-- PROBLEM REQUIREMENTS --
Only the lines from the one with "Locate an element" through the last line of the material below belong in the answer, copied exactly and without pictures.

-- SUPPLIED DATA --
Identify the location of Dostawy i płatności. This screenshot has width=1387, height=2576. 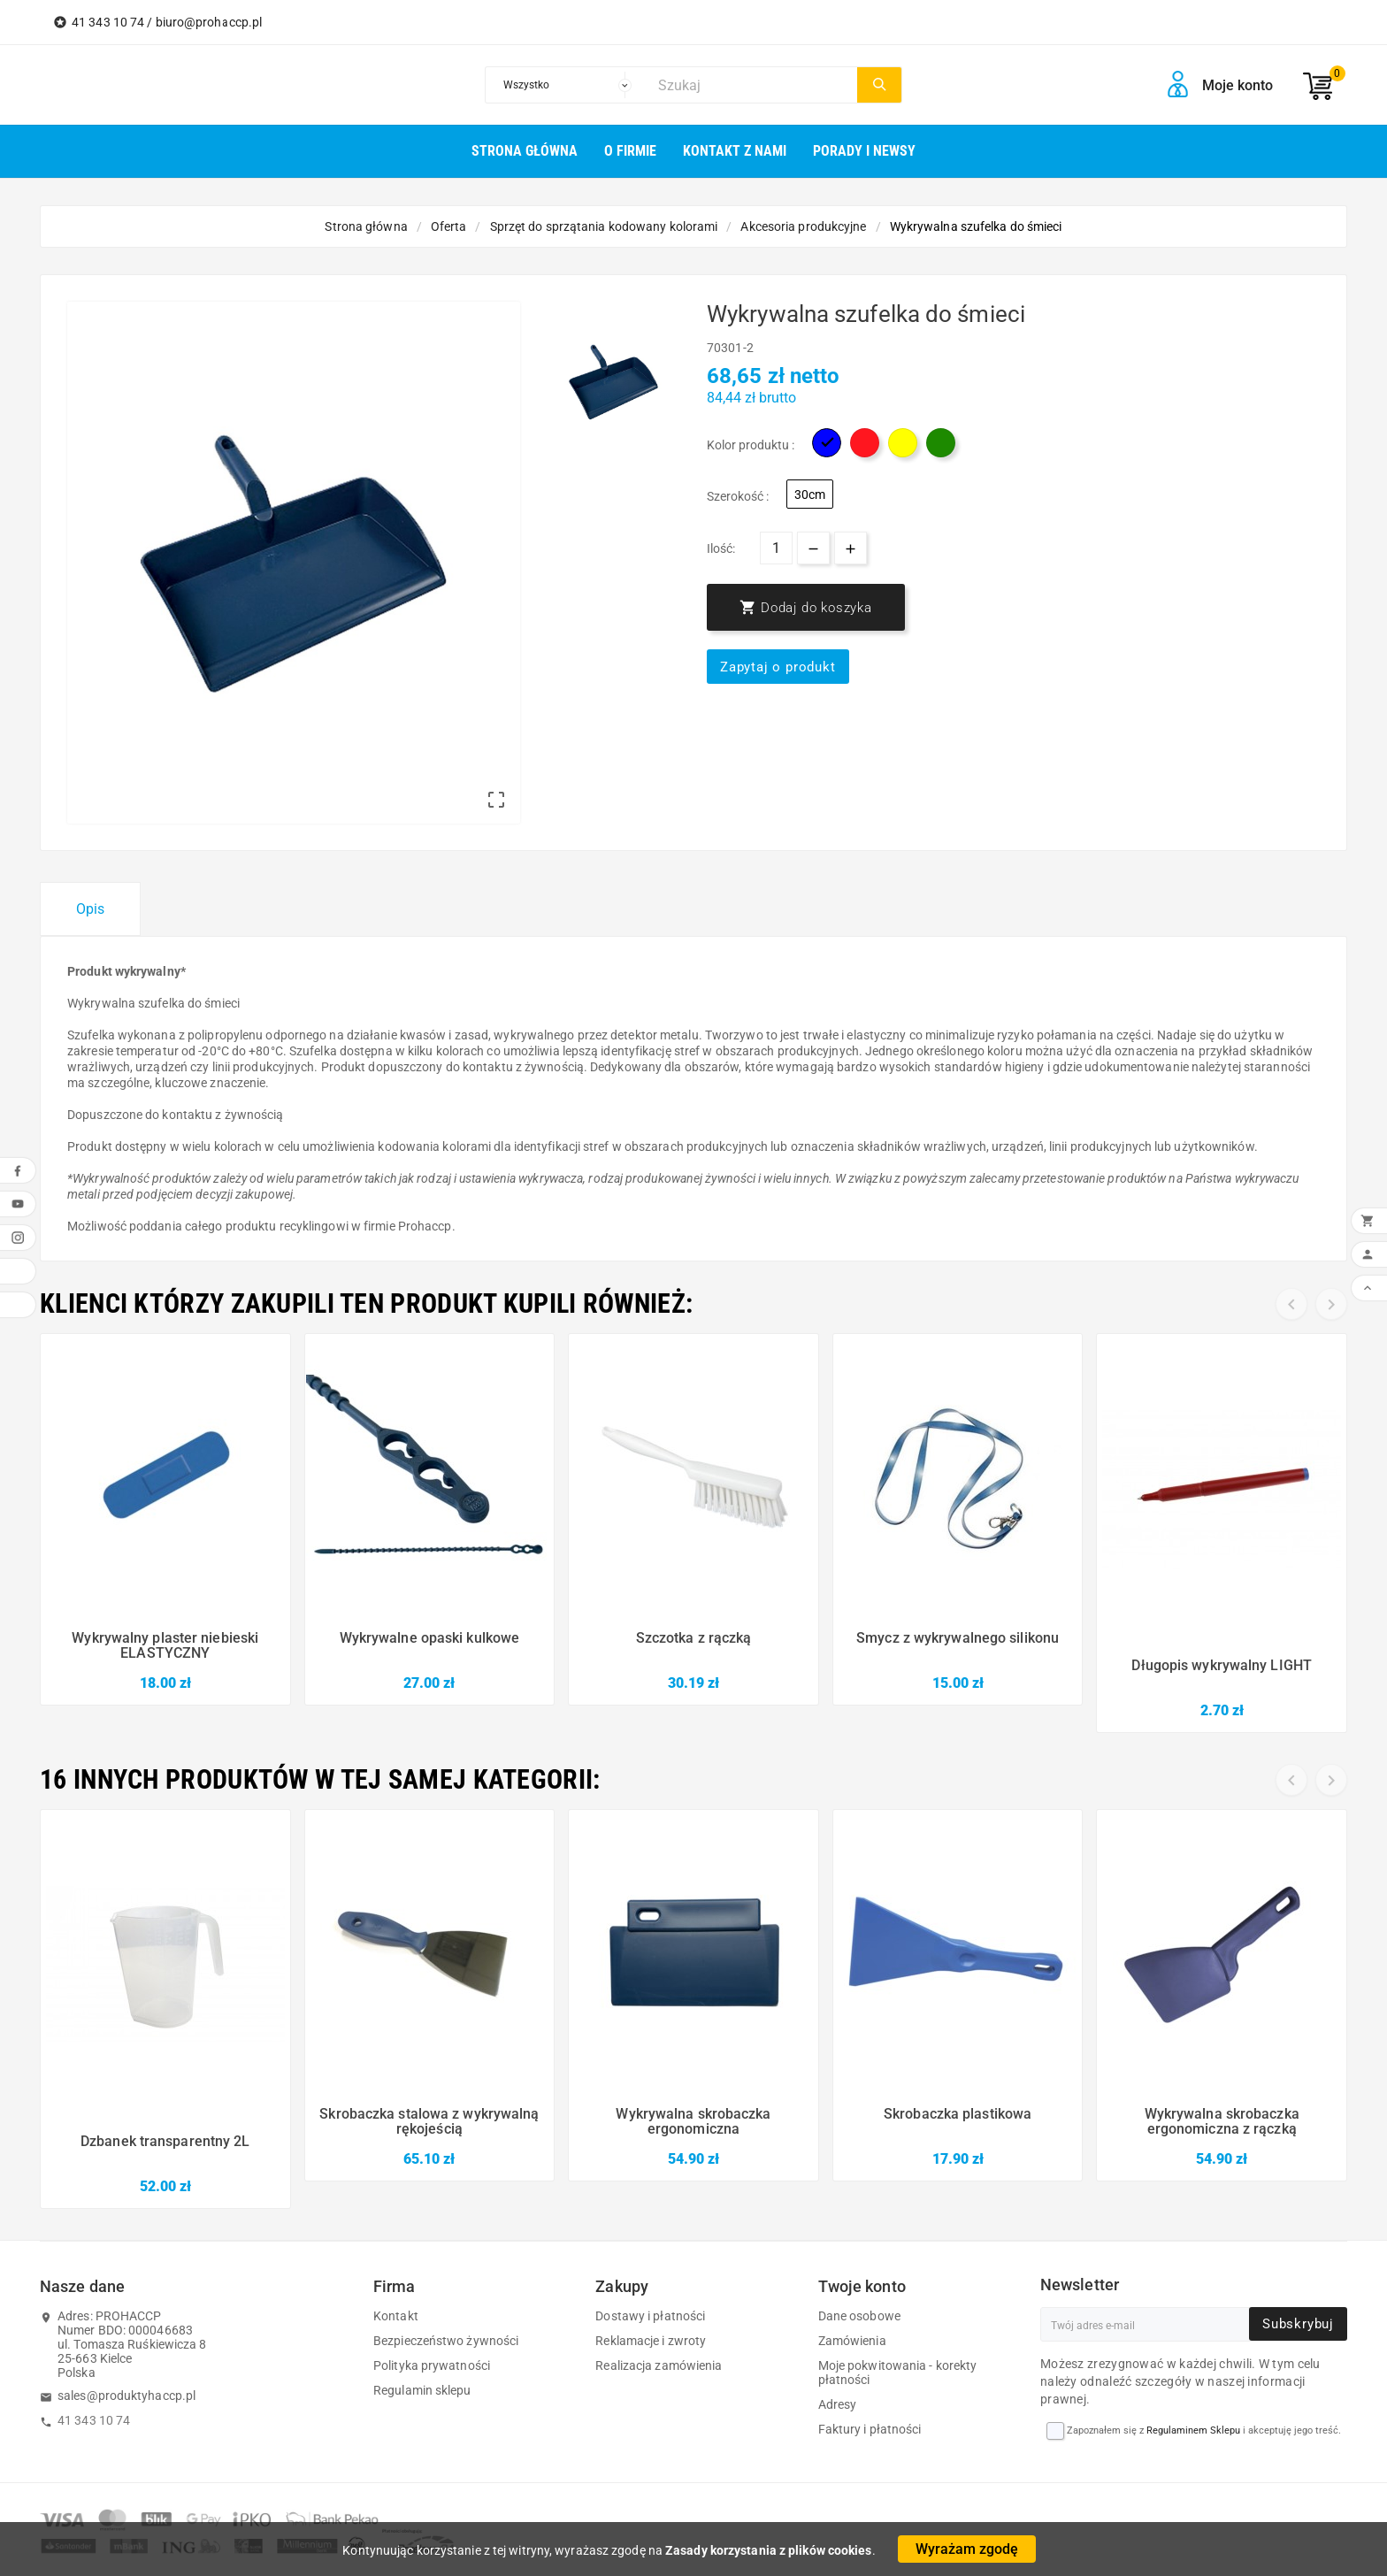
(650, 2316).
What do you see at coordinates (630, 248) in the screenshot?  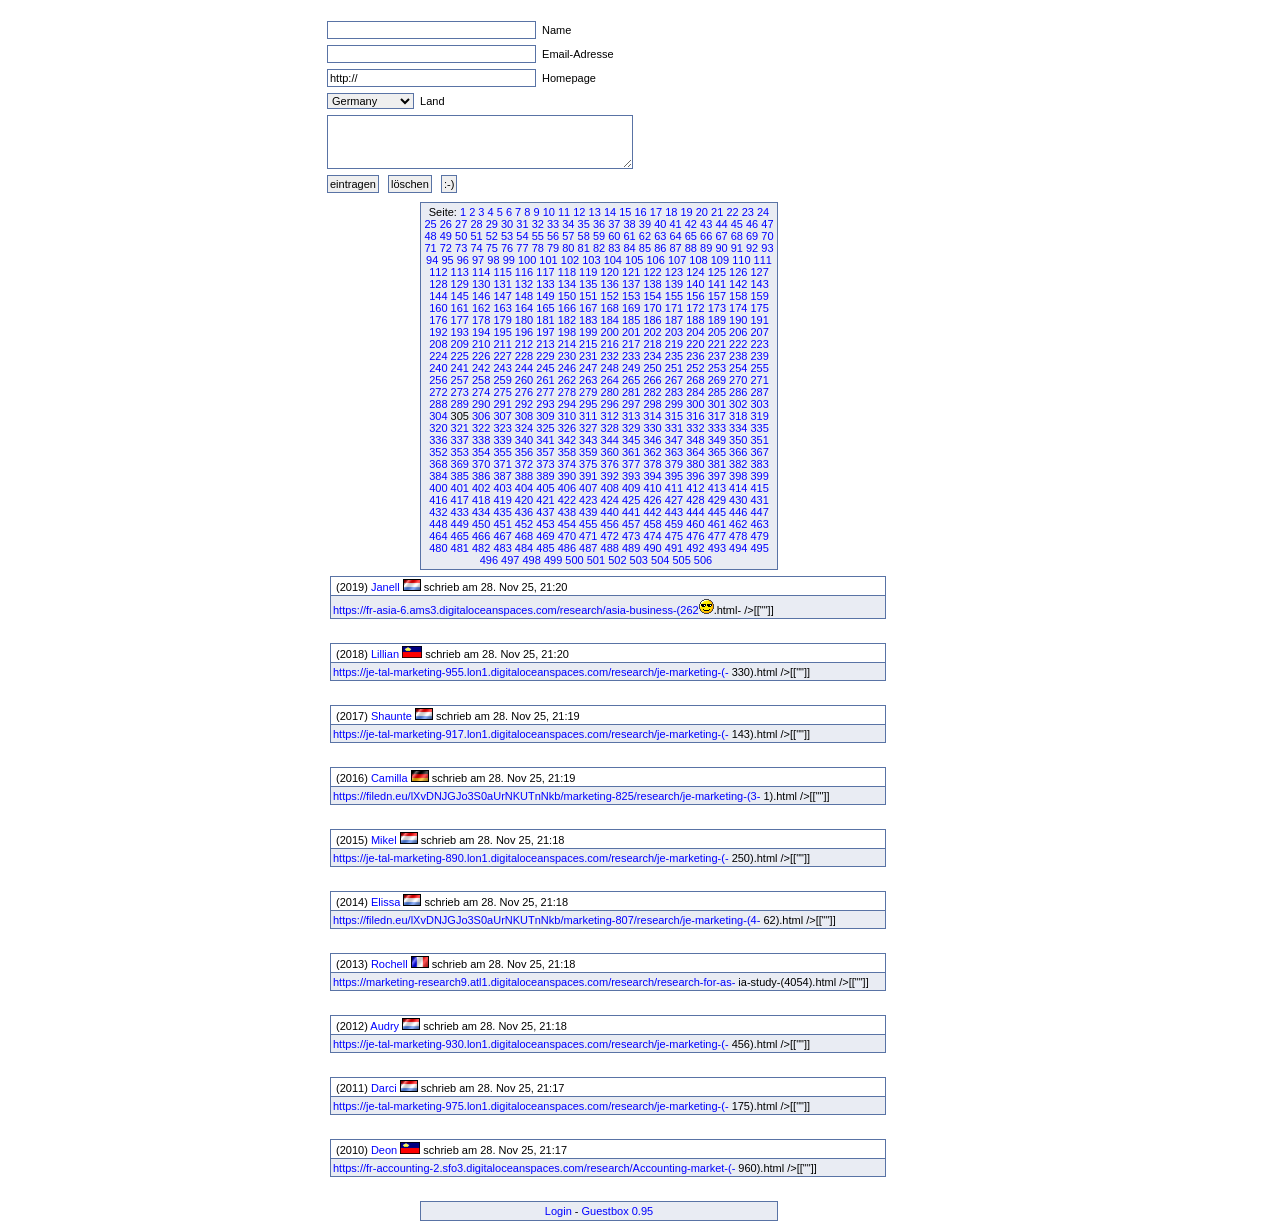 I see `84` at bounding box center [630, 248].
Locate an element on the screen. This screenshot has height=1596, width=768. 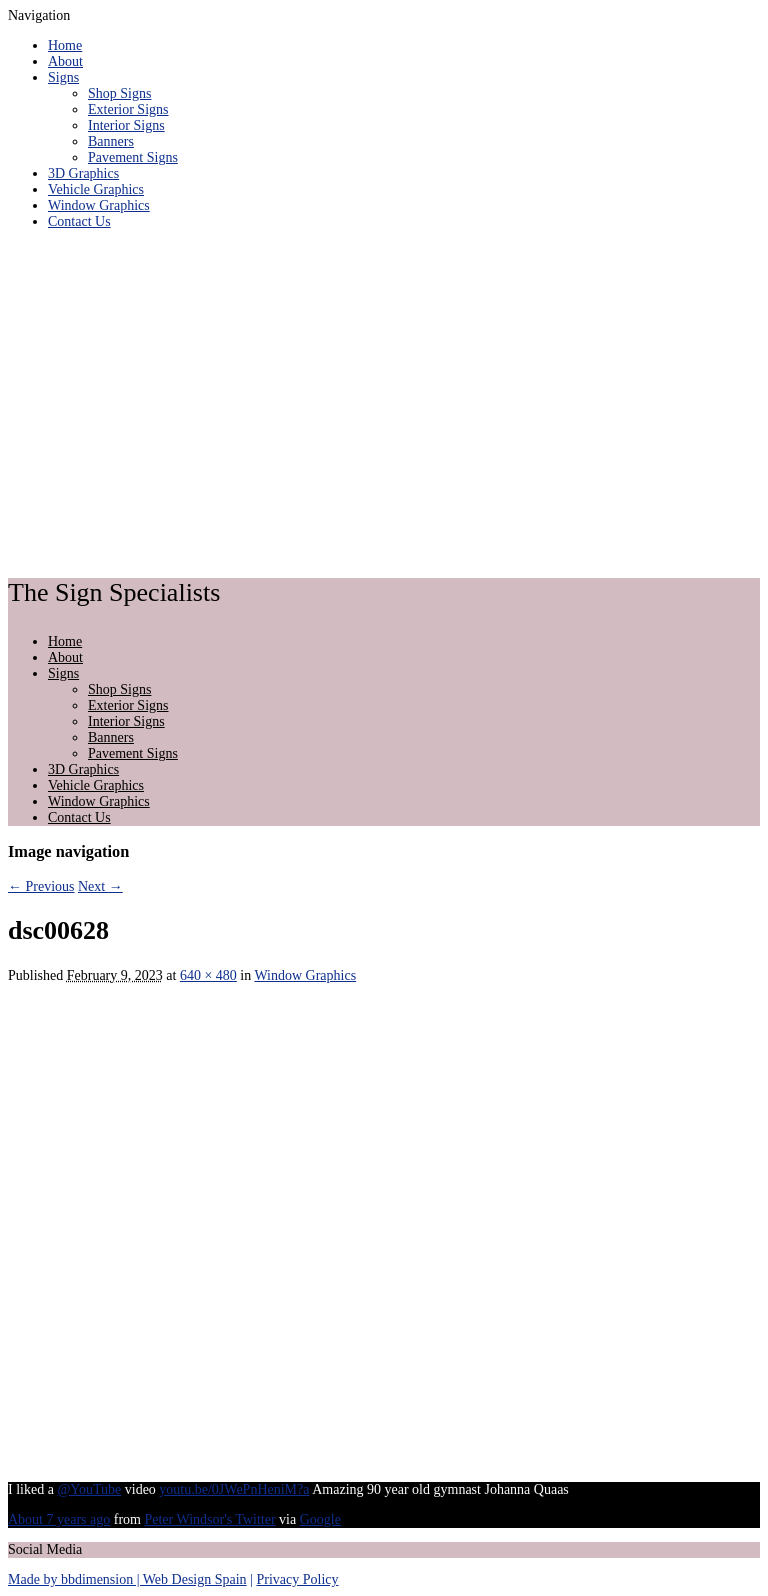
Home is located at coordinates (65, 45).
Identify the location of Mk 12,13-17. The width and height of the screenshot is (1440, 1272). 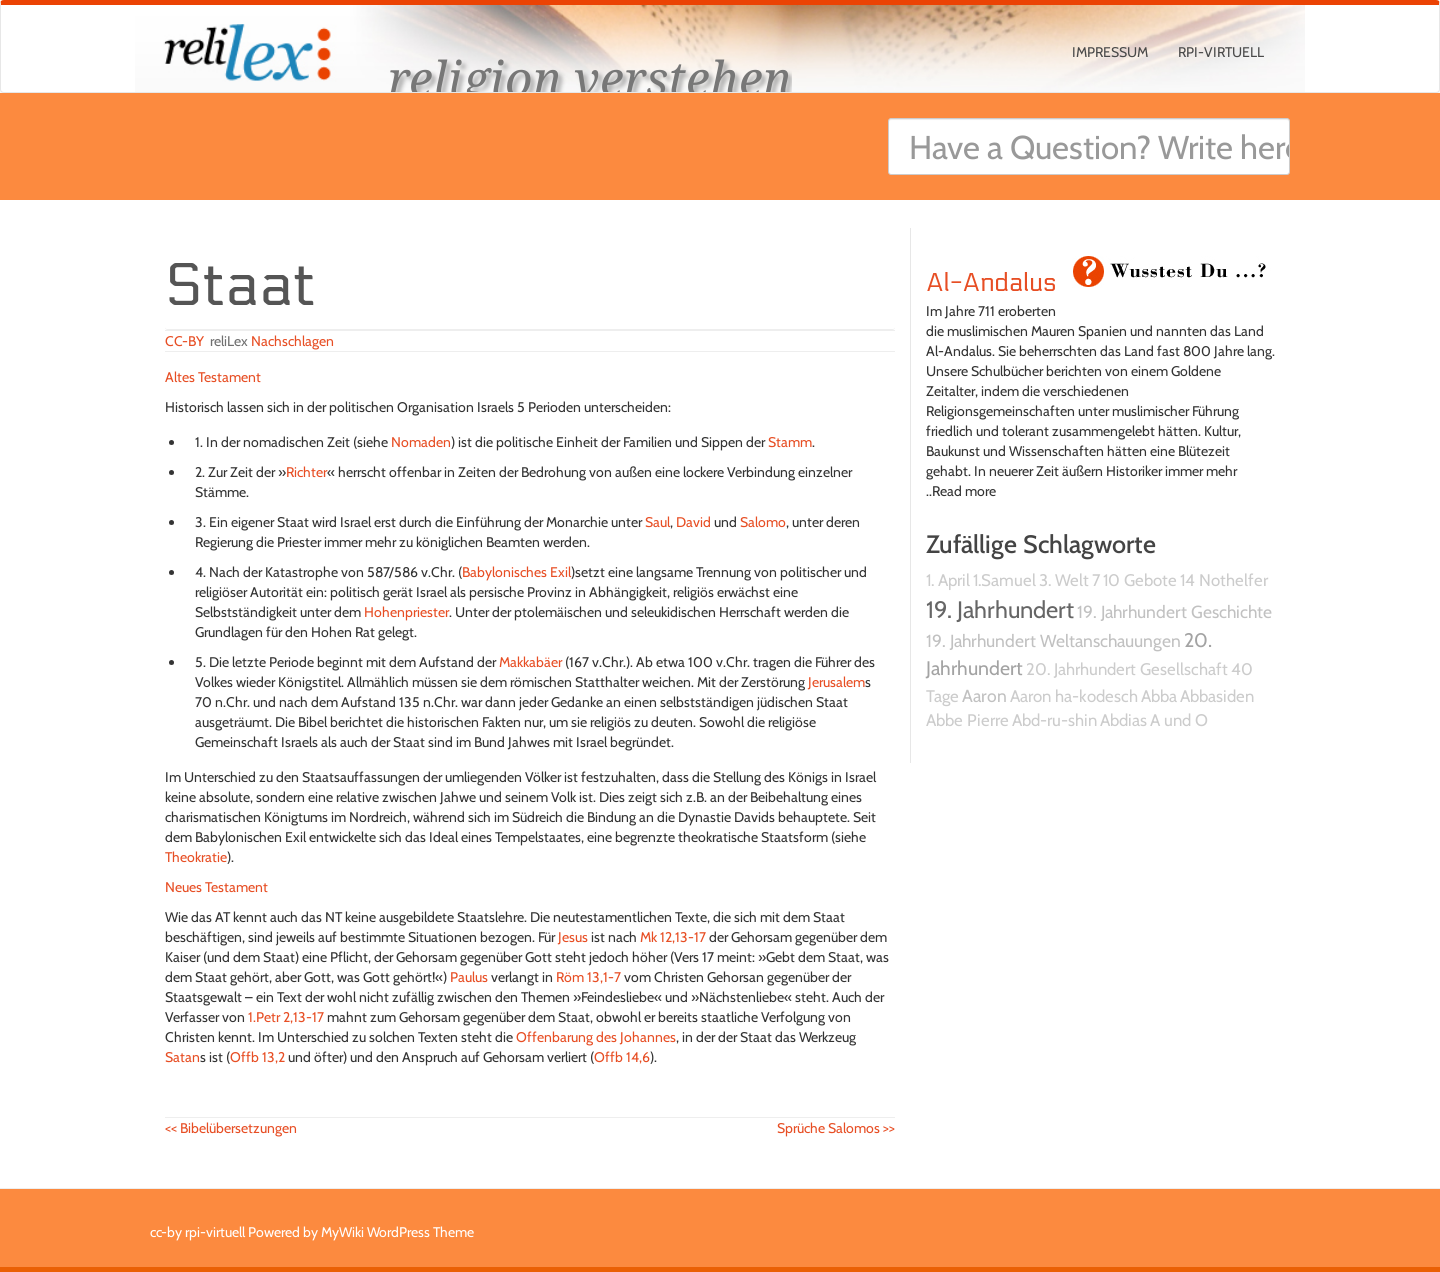
(673, 937).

-- YOUR RESPONSE --
Locate an element on the screen. This screenshot has height=1596, width=768. 
Home is located at coordinates (65, 45).
Identify the location of Mk 12,13-17. The width and height of the screenshot is (1440, 1272). 
(673, 937).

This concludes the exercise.